ROSISKA DARCY DE OLIVEIRA

A Conferência Mundial da Mulher, que acaba de se realizar na China, em uma de suas decisões mais corajosas, recomendou a todos os Estados "considerar a revisão das leis que contém medidas punitivas contra as mulheres que realizam abortos ilegais".
O Brasil, como a grande maioria dos países, assinou sem reservas a Plataforma de Ação de Pequim. Dando cumprimento a esse compromisso, o Conselho Nacional dos Direitos da Mulher pôs em marcha um processo de consulta da sociedade civil visando a formular propostas e recomendações sobre a questão.
Todos sabemos quão complexo é o tema do aborto. Mas também ninguém ignora que, no Brasil, mais de um milhão de mulheres aborta a cada ano em condições precaríssimas. As sequelas do aborto clandestino constituem, em nosso país, uma das principais causas de mortalidade feminina.

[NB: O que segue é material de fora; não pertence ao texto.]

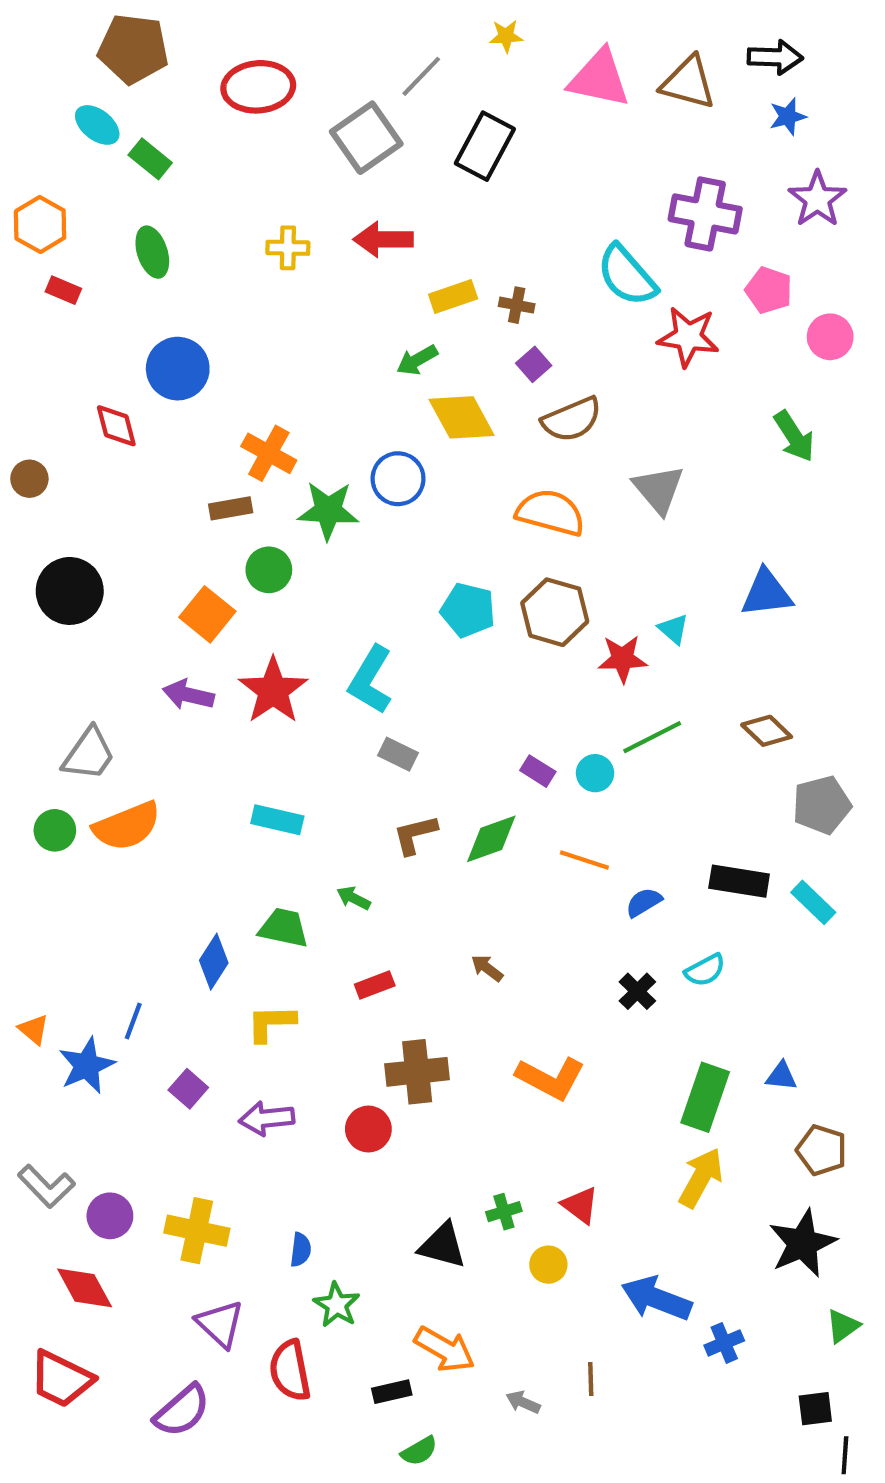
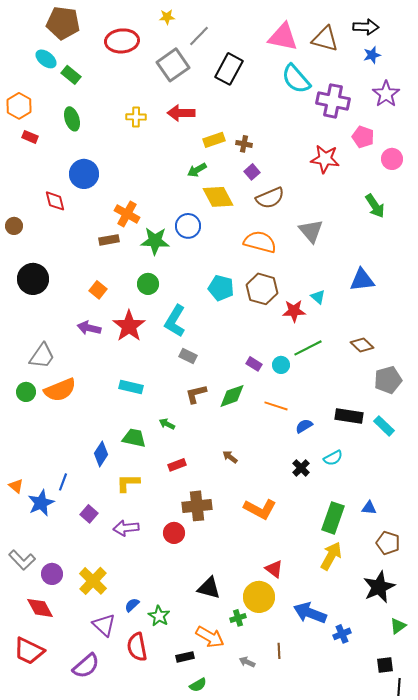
yellow star: (506, 36) -> (167, 17), moved
cyan semicircle: (627, 275) -> (296, 79), moved
green circle: (269, 570) -> (148, 284), moved
orange square: (207, 614) -> (98, 290), size x0.7
green cross: (504, 1212) -> (238, 618), moved
yellow cross: (197, 1231) -> (93, 581), turned 32
blue semicircle: (301, 1250) -> (132, 605), moved, turned -140
yellow circle: (548, 1265) -> (259, 597), size x1.8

Os movimentos de mulheres há anos têm denunciado esse estado de coisas, agravado pela inexistência de uma política eficaz de planejamento familiar. É o reconhecimento dessa situação que explica a tomada de posição da comunidade internacional.
Como demonstra a experiência de outros países, a exemplo dos Estados Unidos, França e Itália, a descriminalização da interrupção voluntária da gravidez tem tanto maior chance de ser aprovada quanto maior for o apoio do conjunto da sociedade civil a uma causa que não é só das mulheres. O preço, em termos de sofrimento físico e psíquico, que as mulheres brasileiras vêm pagando na solidão em que enfrentam o problema não pode continuar a ser ignorado.
A Comissão de Reforma do Código Penal, criada em abril desse ano no Ministério da Justiça, nos oferece um contexto privilegiado para o debate sobre as propostas de mudança legal. O Conselho Nacional dos Direitos da Mulher, em diálogo com a sociedade civil, buscará, por sua vez, interlocução com essa Comissão, com vistas a garantir que os compromissos de Pequim não se tornem letra morta.
As consultas já em curso junto a juristas e representantes de organizações de mulheres ligadas à área de saúde são o primeiro passo da construção desse diálogo entre governo e sociedade.
Bem sabemos que as conclusões das conferências internacionais não têm força de lei no plano interno a cada país. Porém as recomendações da comunidade internacional definem uma nova agenda de direitos e deveres que têm a força de um referencial político. O desafio, agora, para o Brasil é o de adequar sua legislação a esse novo referencial.